Не копай другому ямы – сам повалишься в неё.
Мы поцелуем Папу в зад, потому что зад у Папы, понятно, есть. Об этом сказано в наших священных декреталиях. Если есть Папа – значит, у него есть и зад. Если бы на свете перестали существовать зады – не стало бы и Папы.
Уже несколько дней ходил по улицам Гродно странный человек. Голова и почти всё лицо обмотаны суровым полотенцем. Из-под него выглядывают глаз и один ус, тупой и короткий. На плечи накинут тёмный, грубого сукна плащ. Пола плаща сзади приподнята, видимо концом меча, висящего под этим плащом на боку. Суконный синий кафтан тесноват, чуть не лопается на груди и плечах. На рукаве кафтана нашит белый крест.
Люди шарахались от него на улицах, отступали в сторону. Пошла после Ночи Крестов и держалась некоторое время этакая паршивая мода: не отпарывать знак креста и не снимать повязок, как будто резать сонных и рубиться с захваченными врасплох – невиданное геройство. Все гнилые фацеты[144] форсили так.
Вот и этот – по всему видно – хвастун и забияка, сорвиголова. Еле руки от крови отмыл, а уже глазом сверлит. Усы обрезал (знать, подпаленные были), шевелит ими. Меч на боку, а совести в душе чёрт ма.
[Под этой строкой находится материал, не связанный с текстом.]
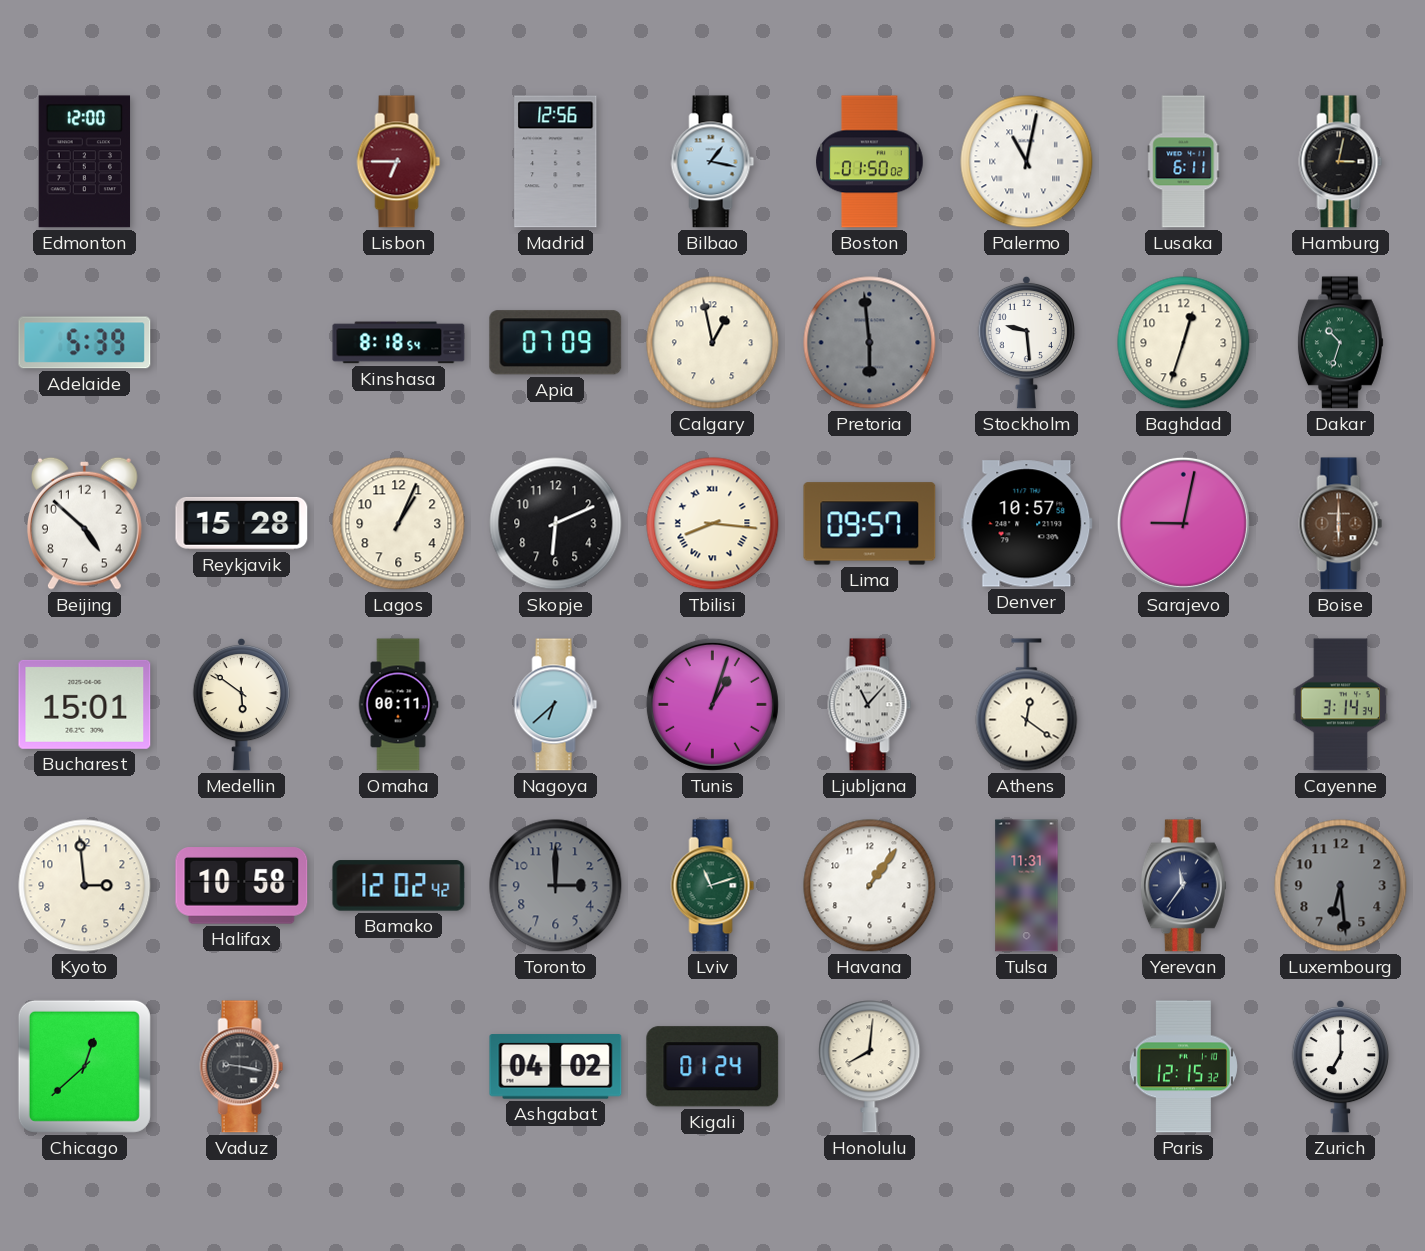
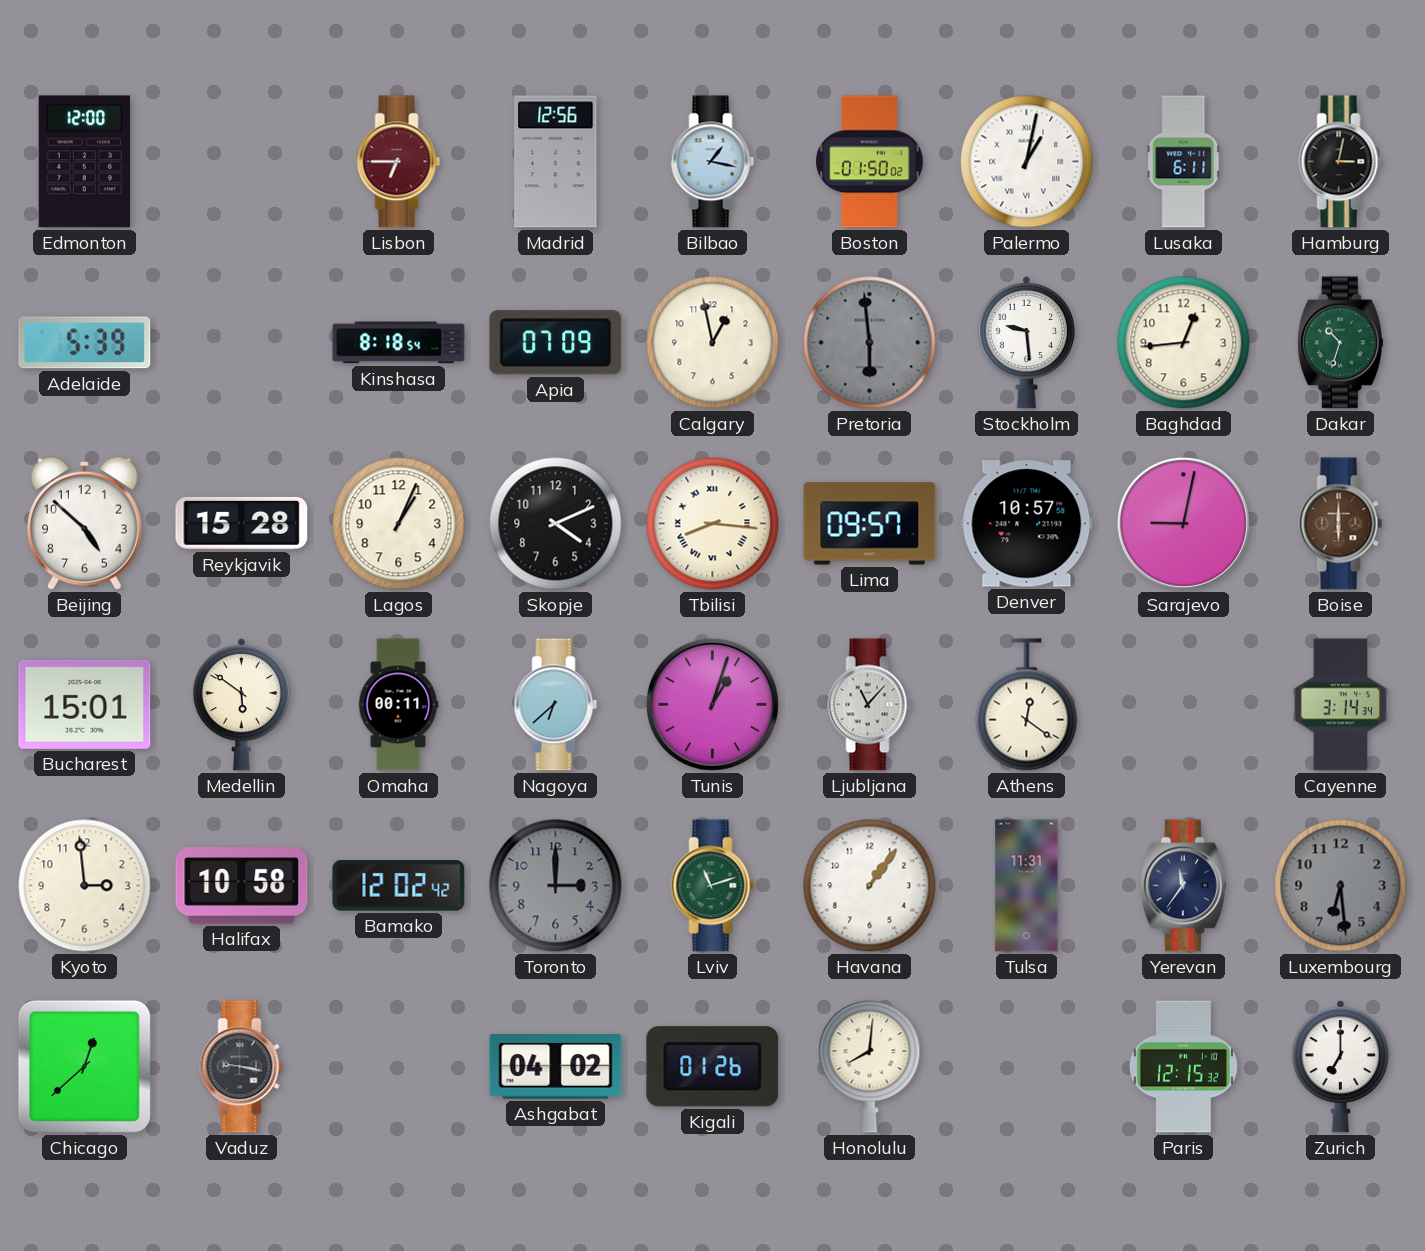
Palermo: 11:02 -> 1:02
Baghdad: 12:33 -> 12:44
Skopje: 6:11 -> 4:11
Kigali: 01:24 -> 01:26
Если бы эти самые люди имели возможность проследить за странным человеком на протяжении целого дня, они бы удивились ещё больше. Человек завтракал в какой-нибудь дрянной корчме, а потом отправлялся в костёл (церквей избегал), крестился под плащом (справа налево), а затем ложился на пол крестом и лежал так часами. Глаза закрыты, дыхание глубокое. Страшно, видимо, переживал человек за какие-то свои грехи. И подумать только, убийца, а такой набожный!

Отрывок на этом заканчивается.